La distribution sur la page : une scansion picturale

 

Certaines de ces illustrations marquantes sont des planches en pleine page, en noir ou en trichromie, ainsi mises en valeur, de même que les illustrations multiples et la disposition horizontale ou verticale des images sont significatives. Ces choix de mise en page peuvent n’être pas tous dus à l’illustrateur, et nous aurons l’occasion de relever quelques incohérences, mais Samivel semble avoir été « assez exigeant, voire capricieux », avec ses éditeurs [20], au moins du temps de sa notoriété, et il est difficile d’imaginer, pour la disposition très concertée de la plupart des pages, qu’il n’y ait pas eu de part. Une typologie des illustrations [21] fait apparaître une distribution équilibrée des formats utilisés, dont, en moyenne, trois de chaque type semblent avoir été sélectionnés : trois illustrations hors-texte en trichromie, trois en pleine page en noir, avec légende suscrite, trois illustrations moyennes en tête de chapitres, trois moyennes en cours de chapitre, trois pages ornées de deux bandeaux horizontaux, et trois ornées d’un bandeau vertical latéral simple, auxquelles s’ajoutent des doubles pages à deux, trois ou quatre illustrations.

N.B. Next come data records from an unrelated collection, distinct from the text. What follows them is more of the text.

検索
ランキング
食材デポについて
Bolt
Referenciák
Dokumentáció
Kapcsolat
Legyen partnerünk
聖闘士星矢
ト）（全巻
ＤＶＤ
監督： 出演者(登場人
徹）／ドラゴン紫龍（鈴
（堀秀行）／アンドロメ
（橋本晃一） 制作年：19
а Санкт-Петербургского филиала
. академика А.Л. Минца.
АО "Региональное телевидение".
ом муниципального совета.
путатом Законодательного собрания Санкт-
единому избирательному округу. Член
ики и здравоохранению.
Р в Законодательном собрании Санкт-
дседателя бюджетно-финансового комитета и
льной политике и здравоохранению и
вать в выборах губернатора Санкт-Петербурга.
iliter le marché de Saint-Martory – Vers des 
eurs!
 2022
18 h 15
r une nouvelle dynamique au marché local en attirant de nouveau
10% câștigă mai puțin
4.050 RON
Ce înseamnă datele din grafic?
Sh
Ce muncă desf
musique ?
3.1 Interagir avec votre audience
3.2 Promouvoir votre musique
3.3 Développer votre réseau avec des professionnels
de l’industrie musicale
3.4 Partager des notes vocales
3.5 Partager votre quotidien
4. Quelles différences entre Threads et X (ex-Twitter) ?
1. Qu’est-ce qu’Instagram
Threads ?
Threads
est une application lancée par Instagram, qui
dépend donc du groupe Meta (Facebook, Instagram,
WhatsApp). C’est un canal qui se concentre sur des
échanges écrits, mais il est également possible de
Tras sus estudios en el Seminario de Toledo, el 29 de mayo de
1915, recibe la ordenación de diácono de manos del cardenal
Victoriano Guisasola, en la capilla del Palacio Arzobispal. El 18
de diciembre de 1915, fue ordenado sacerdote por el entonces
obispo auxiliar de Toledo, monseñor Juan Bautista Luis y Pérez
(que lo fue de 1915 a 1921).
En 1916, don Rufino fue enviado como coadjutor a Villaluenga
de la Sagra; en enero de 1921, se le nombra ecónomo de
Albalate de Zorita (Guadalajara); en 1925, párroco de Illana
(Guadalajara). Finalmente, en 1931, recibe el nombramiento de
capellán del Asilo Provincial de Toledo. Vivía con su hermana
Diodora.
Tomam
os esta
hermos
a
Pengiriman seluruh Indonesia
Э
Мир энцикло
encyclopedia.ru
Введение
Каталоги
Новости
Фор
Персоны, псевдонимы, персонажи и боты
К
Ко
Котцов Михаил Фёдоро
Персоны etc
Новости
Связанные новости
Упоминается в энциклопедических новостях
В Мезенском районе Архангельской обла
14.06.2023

Les illustrations en pleine page sont disposées de façon stratégique et régulière, avec une alternance de la trichromie et des dessins en noir. Après le frontispice, les deux planches en couleurs restantes sont réparties chacune dans une des deux sections du récit, la chasse au sanglier pour l’enfance (pp. 24/25), et la canonnade du Gué de Vède pour la guerre (pp. 48/49). Cette seconde planche montre Gargantua en gros plan, clignant des yeux en contrebas du château d’où pleuvent sur lui les flèches et les boulets de canon : visiblement choisie, comme la scène de chasse, pour son intérêt pictural, elle joue sur le gigantisme et sur l’altitude et met en valeur, par la couleur, le faisceau des traits rouges et des ronds noirs qui relient de façon dynamique, sur le bleu et le blanc d’un ciel nuageux, la bâtisse au personnage. De leur côté, les trois illustrations en noir célèbrent des moments forts du récit : morceau de bravoure de la harangue de Janotus de Bragmardo (p. 19), au cœur du chapitre sur l’éducation, prouesses équestres de Gargantua (p. 29), opérant un lien symbolique entre le temps de l’éducation et celui de la guerre, et prise de la Roche-Clermaud (p. 57), lieu de la victoire royale : par-delà la structure bipartite du récit recomposé par l’adaptatrice, l’ancien schéma tripartite de l’enfance, de l’éducation et de l’exploit du chevalier est ainsi maintenu. Ces scènes sont, de plus, complémentaires : en couleurs, une scène de ville centrée sur un personnage, une scène de campagne avec cavalier au second plan et château en arrière-plan, et une scène de bataille avec personnage au premier plan et château au second plan ; en noir, une scène d’intérieur en comité restreint, une scène d’extérieur centrée sur un cavalier, et une scène de ville où se rue une troupe armée. Une scansion du texte en résulte. Ce principe rythmique est d’autant plus flagrant dans le cas des illustrations en couleurs que la scène de chasse a, comme on l’a vu, été déplacée dans un chapitre antérieur à celui qui y réfère, parmi les jeux du prince au temps de son éducation scolastique (chap. 9) et non, comme le voulait le texte, avec les activités physiques de sa formation humaniste (chap. 11, p. 31).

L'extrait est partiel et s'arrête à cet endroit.